Child health: Lower take-up levels during the pandemic no doubt prompted the Royal College of General Practitioners last month to urge parents to continue participating in routine vaccination programmes for their children. Meanwhile, the Royal College of Paedriatrics & Child Health (RCPCH) reported a dramatic fall – 50 per cent – in the number of safeguarding referrals and referrals to children’s sexual assault services, and has expressed concern over increased waiting lists at community paediatric departments across the UK. It also claimed that waiting lists for assessment of ADHD and autism were already in excess of 12 months in some areas. Post-lockdown referral rates to child and adolescent mental health services – normally subject to waiting lists of several months for a first appointment – are said to have plummeted, with the support services that redirected referrals on to them now shut, and young service users at risk of overdose reluctant to present at A&E departments.

Dental care: It’s unclear yet exactly how the government is planning to ease the restricted access to dental services. At the end of March dental practices were told to suspend all routine treatment, but the replacement service – 165 urgent dental care ‘hubs’, supported by remote phone appointments and backed up with hospital-based emergency treatment – has not been a complete success, with GPs last month experiencing a rise in calls from patients who, when referred on to the hubs, often had difficulty getting appointments. Then, at the beginning of May came reports that the four hubs in Hertfordshire, catering for more than a million residents, had shut after the NHS refused additional funding to pay for their operation. Dental charity Alpha Omega claimed recently that, if the government opts for a phased approach to easing the suspension of routine treatment, “there will be no dental practice that can survive financially on that kind of work”.

So what does the future hold? Following up on an announcement by health and social care secretary Matt Hancock two days earlier about plans to restore non-Covid-19 services, on 29 April the NHS’ chief executive Sir Simon Stevens and CEO Amanda Pritchard outlined the ‘second phase’ of the health service’s response to Covid-19, clearly aiming to address many of the issues highlighted above. They urged primary care providers to restore cancer services and cardiovascular care, and to ‘step up’ non-Covid-19 urgent services to pre-pandemic capacity levels as soon as possible over the following six weeks, and pressed them to assess whether some non-urgent elective surgery can resume.

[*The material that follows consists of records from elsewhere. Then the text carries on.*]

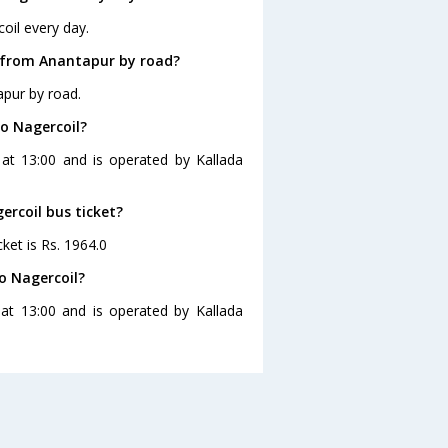
oil every day.
l from Anantapur by road?
apur by road.
o Nagercoil?
 at 13:00 and is operated by Kallada
ercoil bus ticket?
ket is Rs. 1964.0
o Nagercoil?
at 13:00 and is operated by Kallada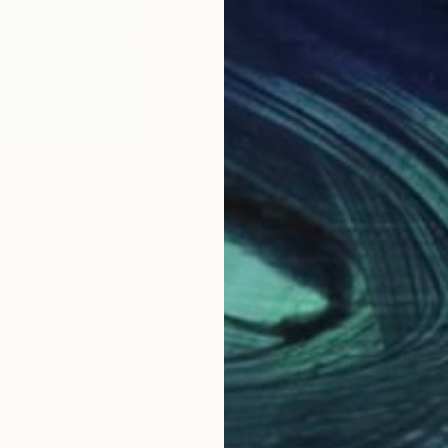
$5,170
$5,
"The Routes"
Mixed Media
"Yo
ovakia
Karin Schäfer
, Austria
Dari
Monotype on Acrylic
Ball
55.1 x 27.6 in
8.3 x
Why Saatchi Art?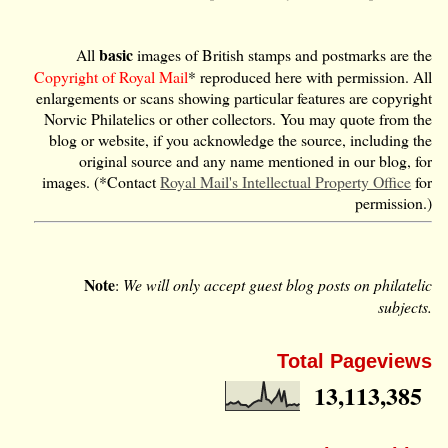
basic
All
images of British stamps and postmarks are the
Copyright of Royal Mail
* reproduced here with permission. All
enlargements or scans showing particular features are copyright
Norvic Philatelics or other collectors. You may quote from the
blog or website, if you acknowledge the source, including the
original source and any name mentioned in our blog, for
images. (*Contact
Royal Mail's Intellectual Property Office
for
permission.)
Note
:
We will only accept guest blog posts on philatelic
subjects.
Total Pageviews
13,113,385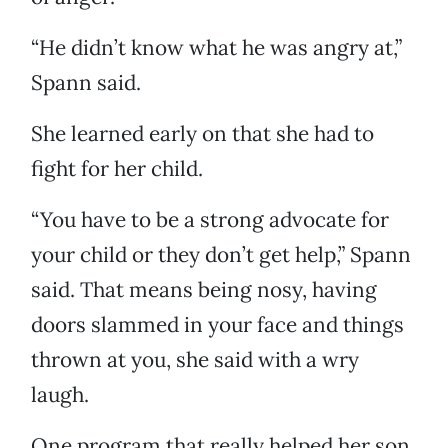
“He didn’t know what he was angry at,”
Spann said.
She learned early on that she had to
fight for her child.
“You have to be a strong advocate for
your child or they don’t get help,” Spann
said. That means being nosy, having
doors slammed in your face and things
thrown at you, she said with a wry
laugh.
One program that really helped her son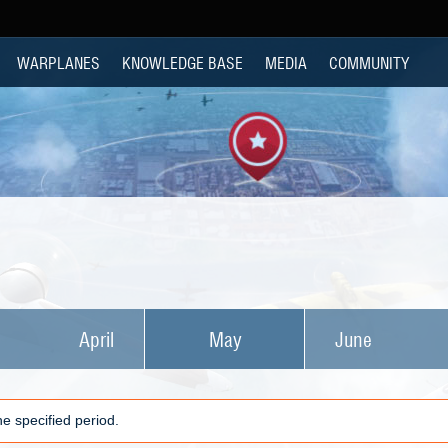
WARPLANES
KNOWLEDGE BASE
MEDIA
COMMUNITY
April
May
June
e specified period.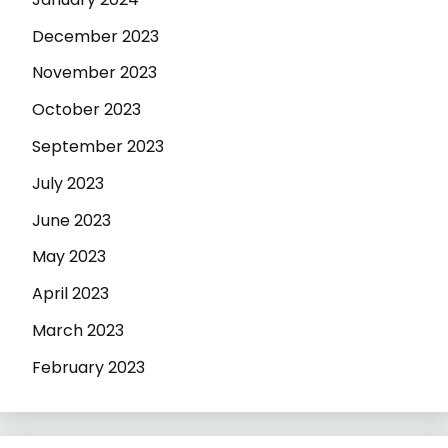
December 2023
November 2023
October 2023
September 2023
July 2023
June 2023
May 2023
April 2023
March 2023
February 2023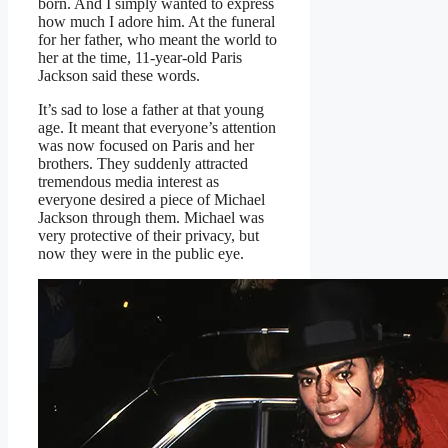
born. And I simply wanted to express
how much I adore him. At the funeral
for her father, who meant the world to
her at the time, 11-year-old Paris
Jackson said these words.
It’s sad to lose a father at that young
age. It meant that everyone’s attention
was now focused on Paris and her
brothers. They suddenly attracted
tremendous media interest as
everyone desired a piece of Michael
Jackson through them. Michael was
very protective of their privacy, but
now they were in the public eye.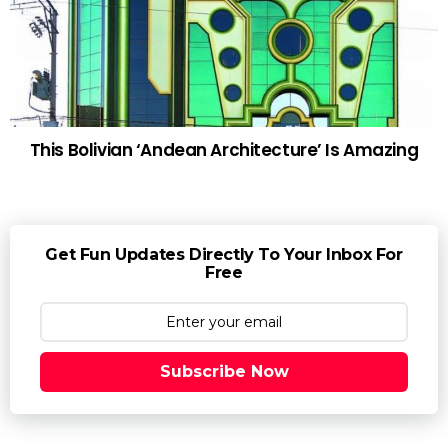
This Bolivian ‘Andean Architecture’ Is Amazing
Get Fun Updates Directly To Your Inbox For
Free
Subscribe Now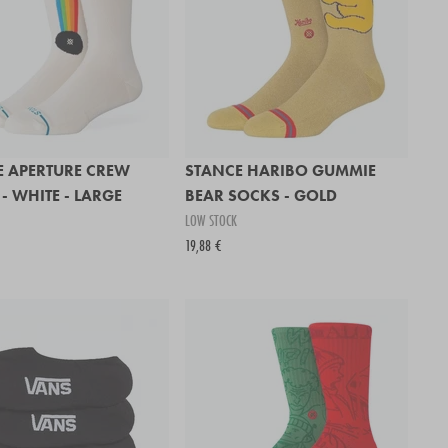
E APERTURE CREW
STANCE HARIBO GUMMIE
- WHITE - LARGE
BEAR SOCKS - GOLD
LOW STOCK
19,88 €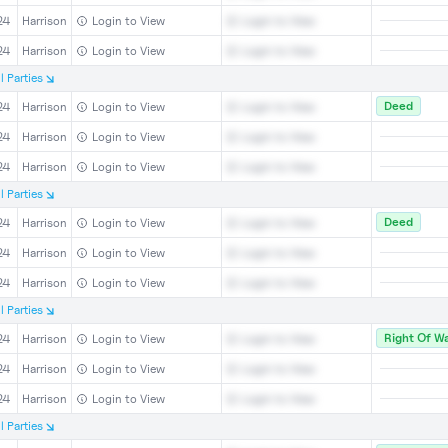
24
Harrison
Login to View
Login to View
24
Harrison
Login to View
Login to View
l
Parties
Deed
24
Harrison
Login to View
Login to View
24
Harrison
Login to View
Login to View
24
Harrison
Login to View
Login to View
l
Parties
Deed
24
Harrison
Login to View
Login to View
24
Harrison
Login to View
Login to View
24
Harrison
Login to View
Login to View
l
Parties
Right Of W
24
Harrison
Login to View
Login to View
24
Harrison
Login to View
Login to View
24
Harrison
Login to View
Login to View
l
Parties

Quite how easy all this will be to achieve is unclear, and un-costed. It has been estimated that just clearing the backlog of non-urgent surgery could alone end up costing the NHS £3bn, raising the politically sensitive prospect of healthcare being rationed until the waiting lists are slashed.

On the same day as the statement from Stevens and Pritchard, the Royal College of Emergency Medicine (RCEM) warned that major changes to the way A&E departments operated were urgently needed to reflect the need for increased infection control and strictly enforced social distancing – possibly through the creation of separate Covid and non-Covid A&E zones for the duration of the pandemic. RCEM president Katherine Henderson told healthcare journal HSJ, “The idea that we can have a patient in a corridor now we have an endemic, contagious, un-vaccinate-able, untreatable infection that affects the older population, who are precisely the people who ended up in the corridors, is so impossible that we need to get a move on to make sure it doesn’t happen.”

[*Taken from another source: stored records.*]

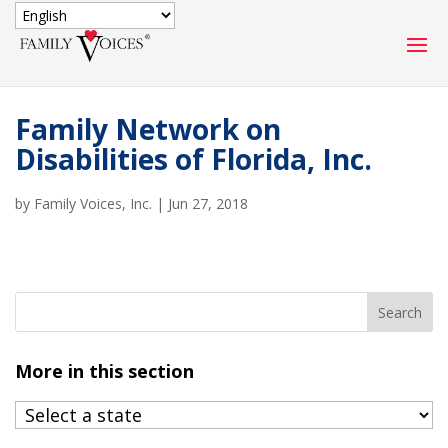
SECURE DONATION
Family Network on
Type
Disabilities of Florida, Inc.
of
ONE-TIME
MONTHLY
donation
DONATION
DONATION
by
Family Voices, Inc.
|
Jun 27, 2018
Quick
$1000
$500
$250
Donation
$100
$50
$25
More in this section
Match
Match my donation through the "Close the Gap"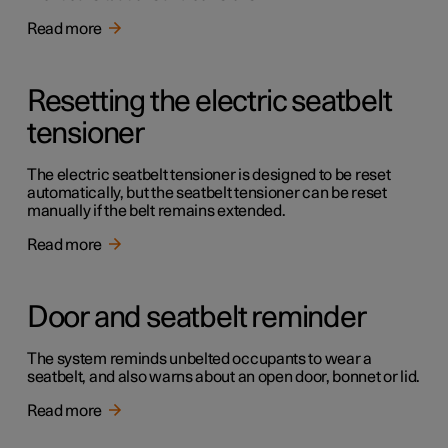
Read more
Resetting the electric seatbelt
tensioner
The electric seatbelt tensioner is designed to be reset
automatically, but the seatbelt tensioner can be reset
manually if the belt remains extended.
Read more
Door and seatbelt reminder
The system reminds unbelted occupants to wear a
seatbelt, and also warns about an open door, bonnet or lid.
Read more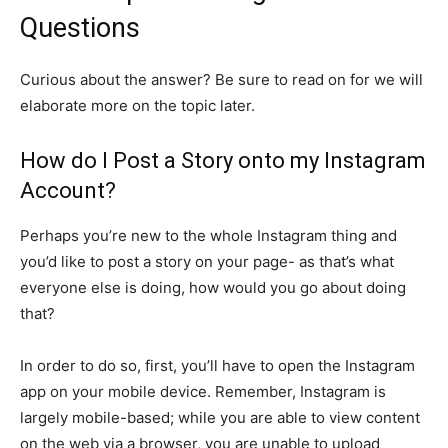
Questions
Curious about the answer? Be sure to read on for we will
elaborate more on the topic later.
How do I Post a Story onto my Instagram
Account?
Perhaps you’re new to the whole Instagram thing and
you’d like to post a story on your page- as that’s what
everyone else is doing, how would you go about doing
that?
In order to do so, first, you’ll have to open the Instagram
app on your mobile device. Remember, Instagram is
largely mobile-based; while you are able to view content
on the web via a browser, you are unable to upload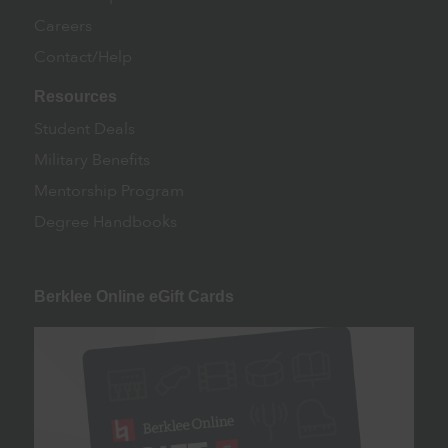
Careers
Contact/Help
Resources
Student Deals
Military Benefits
Mentorship Program
Degree Handbooks
Berklee Online eGift Cards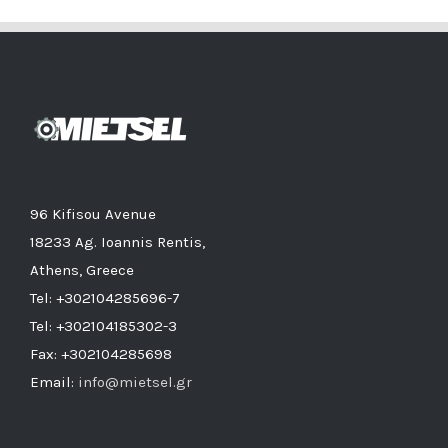
96 Kifisou Avenue
18233 Ag. Ioannis Rentis,
Athens, Greece
Tel: +302104285696-7
Tel: +302104185302-3
Fax: +302104285698
Email:
info@mietsel.gr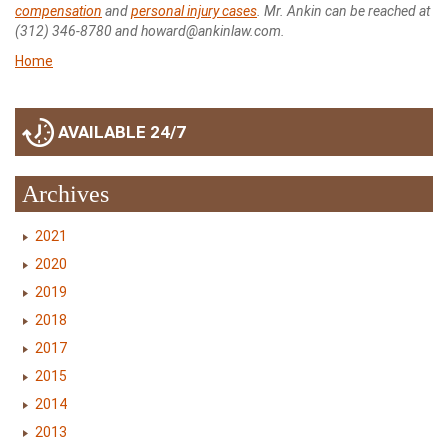
compensation
and
personal injury cases
. Mr. Ankin can be reached at
(312) 346-8780 and howard@ankinlaw.com.
Home
AVAILABLE 24/7
Archives
2021
2020
2019
2018
2017
2015
2014
2013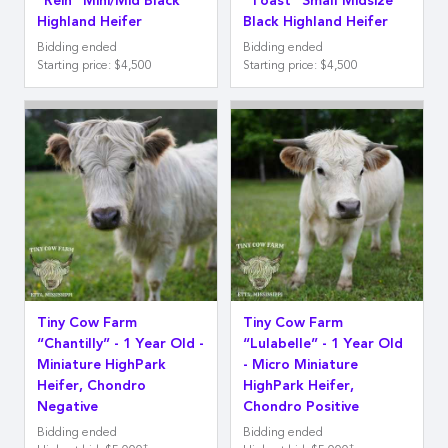
“Rein” Mini/Mid Black
“Toast” Small Midsize
Highland Heifer
Black Highland Heifer
Bidding ended
Bidding ended
Starting price
:
$4,500
Starting price
:
$4,500
Tiny Cow Farm
Tiny Cow Farm
“Chantilly” - 1 Year Old -
“Lulabelle” - 1 Year Old
Miniature HighPark
- Micro Miniature
Heifer, Chondro
HighPark Heifer,
Negative
Chondro Positive
Bidding ended
Bidding ended
‡
‡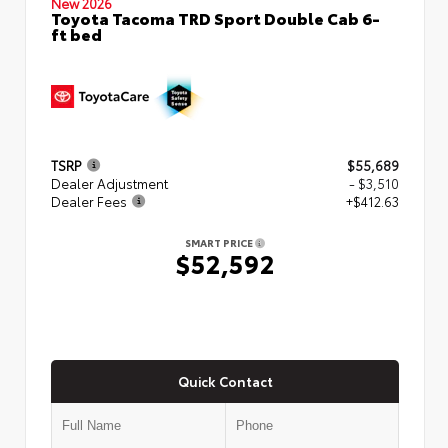
New 2026
Toyota Tacoma TRD Sport Double Cab 6-
ft bed
TSRP
$55,689
Dealer Adjustment
- $3,510
Dealer Fees
+$412.63
SMART PRICE
$52,592
Quick Contact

University Hospitals Birmingham NHS Foundation Trust has already made a move in this direction, ring-fencing its Solihull site for non-Covid elective inpatient care, reflecting a growing enthusiasm among some NHS trust leaders to restart routine elective surgery gradually, area by area and depending on local infection rates, as mooted by Hancock on 27 April.

Back to ‘business as usual’ then? Hardly. Nobody knows how the NHS’ post-first wave strategy will play out over the coming months, but without safe and effective treatments and vaccines – and more consistent political messaging – it looks like we’ll be dependent on the truly heroic efforts of frontline NHS staff for a long time yet.